→ Assignment
An exact transcript is needed of the material below, beginning at the line that contains "любви. Я женщина" and continuing through its last line; nothing else should appear.
◆ ◆ ◆ ◆ ◆
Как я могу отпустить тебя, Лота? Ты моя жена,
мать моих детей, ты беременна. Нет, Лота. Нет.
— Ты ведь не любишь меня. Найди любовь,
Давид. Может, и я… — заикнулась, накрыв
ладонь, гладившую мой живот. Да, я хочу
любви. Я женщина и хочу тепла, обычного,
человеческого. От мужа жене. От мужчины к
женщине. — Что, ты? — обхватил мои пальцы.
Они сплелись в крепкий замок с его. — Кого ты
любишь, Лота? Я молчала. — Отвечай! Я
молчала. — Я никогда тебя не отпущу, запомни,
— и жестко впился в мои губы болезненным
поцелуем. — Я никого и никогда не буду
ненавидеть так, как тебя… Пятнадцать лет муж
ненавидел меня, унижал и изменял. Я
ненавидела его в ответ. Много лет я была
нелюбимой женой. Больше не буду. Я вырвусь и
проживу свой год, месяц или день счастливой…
◆ ◆ ◆ ◆ ◆
→ Exercise output
любви. Я женщина и хочу тепла, обычного,
человеческого. От мужа жене. От мужчины к
женщине. — Что, ты? — обхватил мои пальцы.
Они сплелись в крепкий замок с его. — Кого ты
любишь, Лота? Я молчала. — Отвечай! Я
молчала. — Я никогда тебя не отпущу, запомни,
— и жестко впился в мои губы болезненным
поцелуем. — Я никого и никогда не буду
ненавидеть так, как тебя… Пятнадцать лет муж
ненавидел меня, унижал и изменял. Я
ненавидела его в ответ. Много лет я была
нелюбимой женой. Больше не буду. Я вырвусь и
проживу свой год, месяц или день счастливой…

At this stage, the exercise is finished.